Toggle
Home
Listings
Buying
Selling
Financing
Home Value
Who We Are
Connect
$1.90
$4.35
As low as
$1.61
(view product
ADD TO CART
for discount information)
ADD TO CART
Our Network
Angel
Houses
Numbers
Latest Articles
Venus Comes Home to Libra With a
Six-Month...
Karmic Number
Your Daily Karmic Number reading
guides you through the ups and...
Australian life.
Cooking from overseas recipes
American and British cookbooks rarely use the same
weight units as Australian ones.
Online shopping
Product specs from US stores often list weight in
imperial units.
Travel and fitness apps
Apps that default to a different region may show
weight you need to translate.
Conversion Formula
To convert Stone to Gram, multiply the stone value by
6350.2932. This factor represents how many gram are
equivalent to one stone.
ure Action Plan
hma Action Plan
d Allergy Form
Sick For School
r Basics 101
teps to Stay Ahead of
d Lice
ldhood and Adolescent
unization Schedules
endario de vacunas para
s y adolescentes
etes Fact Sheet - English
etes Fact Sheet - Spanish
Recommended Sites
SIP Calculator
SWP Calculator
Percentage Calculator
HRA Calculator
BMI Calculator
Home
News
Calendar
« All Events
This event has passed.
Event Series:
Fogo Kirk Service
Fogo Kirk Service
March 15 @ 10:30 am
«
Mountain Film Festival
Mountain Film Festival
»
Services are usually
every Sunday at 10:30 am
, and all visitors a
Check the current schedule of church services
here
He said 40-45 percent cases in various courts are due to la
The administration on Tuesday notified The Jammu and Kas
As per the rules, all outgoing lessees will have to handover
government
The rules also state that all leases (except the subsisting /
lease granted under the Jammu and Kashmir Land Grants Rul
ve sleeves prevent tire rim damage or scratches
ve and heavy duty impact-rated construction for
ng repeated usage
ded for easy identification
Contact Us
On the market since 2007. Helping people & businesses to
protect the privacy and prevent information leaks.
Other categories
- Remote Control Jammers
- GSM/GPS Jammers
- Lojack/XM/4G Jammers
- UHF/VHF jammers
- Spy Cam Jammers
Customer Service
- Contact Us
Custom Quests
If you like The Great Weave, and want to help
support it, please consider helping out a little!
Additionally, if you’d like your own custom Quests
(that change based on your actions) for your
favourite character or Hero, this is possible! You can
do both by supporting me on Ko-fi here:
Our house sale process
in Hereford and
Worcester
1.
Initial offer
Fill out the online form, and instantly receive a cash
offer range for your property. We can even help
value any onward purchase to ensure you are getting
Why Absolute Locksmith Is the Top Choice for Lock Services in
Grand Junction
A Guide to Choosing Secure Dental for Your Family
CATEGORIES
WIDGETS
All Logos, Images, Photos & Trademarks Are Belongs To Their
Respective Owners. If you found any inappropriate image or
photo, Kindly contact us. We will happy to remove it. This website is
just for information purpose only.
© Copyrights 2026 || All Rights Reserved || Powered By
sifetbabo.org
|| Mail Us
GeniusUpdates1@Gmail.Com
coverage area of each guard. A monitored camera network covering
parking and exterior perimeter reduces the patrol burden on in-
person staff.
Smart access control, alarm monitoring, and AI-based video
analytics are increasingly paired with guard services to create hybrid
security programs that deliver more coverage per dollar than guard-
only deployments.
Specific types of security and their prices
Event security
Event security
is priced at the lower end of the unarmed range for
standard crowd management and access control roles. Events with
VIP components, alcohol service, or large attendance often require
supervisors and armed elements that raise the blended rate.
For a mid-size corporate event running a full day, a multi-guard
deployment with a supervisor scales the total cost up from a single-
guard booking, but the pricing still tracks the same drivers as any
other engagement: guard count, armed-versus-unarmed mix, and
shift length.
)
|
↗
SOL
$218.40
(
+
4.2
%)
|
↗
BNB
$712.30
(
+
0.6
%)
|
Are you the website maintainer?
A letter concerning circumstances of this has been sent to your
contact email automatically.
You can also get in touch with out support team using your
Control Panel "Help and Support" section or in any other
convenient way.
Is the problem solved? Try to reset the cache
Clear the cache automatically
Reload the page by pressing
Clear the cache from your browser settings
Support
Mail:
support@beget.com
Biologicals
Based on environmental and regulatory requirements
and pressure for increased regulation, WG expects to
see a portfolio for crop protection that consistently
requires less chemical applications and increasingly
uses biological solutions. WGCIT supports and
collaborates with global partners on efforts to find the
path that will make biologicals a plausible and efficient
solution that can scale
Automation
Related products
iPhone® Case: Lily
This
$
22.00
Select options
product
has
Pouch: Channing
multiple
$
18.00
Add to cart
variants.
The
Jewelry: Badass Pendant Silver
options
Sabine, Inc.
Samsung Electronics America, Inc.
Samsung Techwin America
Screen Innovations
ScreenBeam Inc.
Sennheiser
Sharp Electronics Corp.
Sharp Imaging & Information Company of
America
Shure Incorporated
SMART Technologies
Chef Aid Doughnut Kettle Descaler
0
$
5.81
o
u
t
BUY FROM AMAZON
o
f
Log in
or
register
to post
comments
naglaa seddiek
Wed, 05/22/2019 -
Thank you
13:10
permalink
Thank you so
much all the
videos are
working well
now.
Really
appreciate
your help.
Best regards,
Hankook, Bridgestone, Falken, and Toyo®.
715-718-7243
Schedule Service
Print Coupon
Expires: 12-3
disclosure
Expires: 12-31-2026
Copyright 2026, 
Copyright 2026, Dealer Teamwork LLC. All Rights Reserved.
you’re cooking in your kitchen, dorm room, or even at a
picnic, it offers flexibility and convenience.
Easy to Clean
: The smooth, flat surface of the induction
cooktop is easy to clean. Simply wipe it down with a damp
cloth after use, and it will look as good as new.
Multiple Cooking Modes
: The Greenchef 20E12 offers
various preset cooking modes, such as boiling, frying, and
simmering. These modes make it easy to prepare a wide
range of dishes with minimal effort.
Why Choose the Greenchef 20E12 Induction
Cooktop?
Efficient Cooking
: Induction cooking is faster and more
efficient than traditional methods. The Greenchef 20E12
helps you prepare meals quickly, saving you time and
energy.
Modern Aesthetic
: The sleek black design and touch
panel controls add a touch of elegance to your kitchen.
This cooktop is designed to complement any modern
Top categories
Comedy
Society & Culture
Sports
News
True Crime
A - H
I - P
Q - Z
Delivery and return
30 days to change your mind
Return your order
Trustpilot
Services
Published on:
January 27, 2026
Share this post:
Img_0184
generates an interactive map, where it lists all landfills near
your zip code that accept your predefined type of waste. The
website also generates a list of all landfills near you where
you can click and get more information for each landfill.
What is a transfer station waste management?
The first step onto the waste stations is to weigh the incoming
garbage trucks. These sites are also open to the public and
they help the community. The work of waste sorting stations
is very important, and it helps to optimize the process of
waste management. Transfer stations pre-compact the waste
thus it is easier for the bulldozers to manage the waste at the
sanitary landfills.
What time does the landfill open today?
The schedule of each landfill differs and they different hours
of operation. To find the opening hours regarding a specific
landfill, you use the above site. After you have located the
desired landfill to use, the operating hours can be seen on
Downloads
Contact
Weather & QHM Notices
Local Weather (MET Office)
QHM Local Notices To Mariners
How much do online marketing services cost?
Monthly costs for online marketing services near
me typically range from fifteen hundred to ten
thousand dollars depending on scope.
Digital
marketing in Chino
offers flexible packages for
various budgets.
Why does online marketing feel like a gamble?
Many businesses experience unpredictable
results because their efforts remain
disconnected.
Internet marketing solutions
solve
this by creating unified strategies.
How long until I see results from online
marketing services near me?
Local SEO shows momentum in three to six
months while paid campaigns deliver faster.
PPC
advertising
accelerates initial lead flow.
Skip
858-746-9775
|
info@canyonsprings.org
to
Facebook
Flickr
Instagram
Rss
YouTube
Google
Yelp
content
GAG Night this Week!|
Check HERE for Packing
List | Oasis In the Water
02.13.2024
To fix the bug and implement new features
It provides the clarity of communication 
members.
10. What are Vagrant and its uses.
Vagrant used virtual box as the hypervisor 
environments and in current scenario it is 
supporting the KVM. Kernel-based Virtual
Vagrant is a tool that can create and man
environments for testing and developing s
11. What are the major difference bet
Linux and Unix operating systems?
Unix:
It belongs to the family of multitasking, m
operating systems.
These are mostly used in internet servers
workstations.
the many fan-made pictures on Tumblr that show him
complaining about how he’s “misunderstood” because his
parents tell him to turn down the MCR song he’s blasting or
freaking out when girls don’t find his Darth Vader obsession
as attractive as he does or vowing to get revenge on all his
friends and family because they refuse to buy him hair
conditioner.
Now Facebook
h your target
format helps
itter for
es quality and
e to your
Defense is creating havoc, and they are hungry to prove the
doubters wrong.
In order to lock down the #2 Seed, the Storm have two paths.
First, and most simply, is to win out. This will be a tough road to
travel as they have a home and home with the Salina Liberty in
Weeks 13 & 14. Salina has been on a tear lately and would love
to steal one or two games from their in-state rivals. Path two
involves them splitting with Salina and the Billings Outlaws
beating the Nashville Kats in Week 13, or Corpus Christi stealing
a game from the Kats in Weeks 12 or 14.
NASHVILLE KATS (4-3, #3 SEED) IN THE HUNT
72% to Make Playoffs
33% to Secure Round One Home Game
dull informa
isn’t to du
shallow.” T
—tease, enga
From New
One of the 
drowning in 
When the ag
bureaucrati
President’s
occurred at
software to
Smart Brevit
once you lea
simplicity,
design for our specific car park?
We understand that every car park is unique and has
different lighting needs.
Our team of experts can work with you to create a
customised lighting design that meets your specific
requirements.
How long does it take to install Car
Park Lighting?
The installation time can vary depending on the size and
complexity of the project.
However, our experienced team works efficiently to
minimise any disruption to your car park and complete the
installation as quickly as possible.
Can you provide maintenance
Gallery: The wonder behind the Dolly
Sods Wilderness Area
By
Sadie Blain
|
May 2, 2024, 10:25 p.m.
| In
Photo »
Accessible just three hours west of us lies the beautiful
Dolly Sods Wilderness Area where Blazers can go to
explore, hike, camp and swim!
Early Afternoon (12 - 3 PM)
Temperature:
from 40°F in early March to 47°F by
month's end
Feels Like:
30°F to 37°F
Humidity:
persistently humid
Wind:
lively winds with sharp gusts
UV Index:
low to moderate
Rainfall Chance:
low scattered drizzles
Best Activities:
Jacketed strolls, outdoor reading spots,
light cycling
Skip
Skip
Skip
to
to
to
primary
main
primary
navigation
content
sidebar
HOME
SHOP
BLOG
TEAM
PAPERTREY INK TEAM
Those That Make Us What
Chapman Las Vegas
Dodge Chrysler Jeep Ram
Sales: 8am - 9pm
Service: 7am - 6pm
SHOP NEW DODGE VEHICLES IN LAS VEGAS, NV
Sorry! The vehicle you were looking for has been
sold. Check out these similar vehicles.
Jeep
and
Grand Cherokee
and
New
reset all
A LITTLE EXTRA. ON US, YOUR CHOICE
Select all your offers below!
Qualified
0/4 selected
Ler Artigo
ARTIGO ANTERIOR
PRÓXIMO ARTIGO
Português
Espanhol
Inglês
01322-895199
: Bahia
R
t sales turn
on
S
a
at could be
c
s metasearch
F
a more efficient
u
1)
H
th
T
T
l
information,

Task:
Begin at the line that has "Schedule Service" in the entries above; stop after the line that has "waste management. Transfer". Transcribe exactly those lines and no others.

Output of the task:
Schedule Service
Print Coupon
Expires: 12-3
disclosure
Expires: 12-31-2026
Copyright 2026, 
Copyright 2026, Dealer Teamwork LLC. All Rights Reserved.
you’re cooking in your kitchen, dorm room, or even at a
picnic, it offers flexibility and convenience.
Easy to Clean
: The smooth, flat surface of the induction
cooktop is easy to clean. Simply wipe it down with a damp
cloth after use, and it will look as good as new.
Multiple Cooking Modes
: The Greenchef 20E12 offers
various preset cooking modes, such as boiling, frying, and
simmering. These modes make it easy to prepare a wide
range of dishes with minimal effort.
Why Choose the Greenchef 20E12 Induction
Cooktop?
Efficient Cooking
: Induction cooking is faster and more
efficient than traditional methods. The Greenchef 20E12
helps you prepare meals quickly, saving you time and
energy.
Modern Aesthetic
: The sleek black design and touch
panel controls add a touch of elegance to your kitchen.
This cooktop is designed to complement any modern
Top categories
Comedy
Society & Culture
Sports
News
True Crime
A - H
I - P
Q - Z
Delivery and return
30 days to change your mind
Return your order
Trustpilot
Services
Published on:
January 27, 2026
Share this post:
Img_0184
generates an interactive map, where it lists all landfills near
your zip code that accept your predefined type of waste. The
website also generates a list of all landfills near you where
you can click and get more information for each landfill.
What is a transfer station waste management?
The first step onto the waste stations is to weigh the incoming
garbage trucks. These sites are also open to the public and
they help the community. The work of waste sorting stations
is very important, and it helps to optimize the process of
waste management. Transfer stations pre-compact the waste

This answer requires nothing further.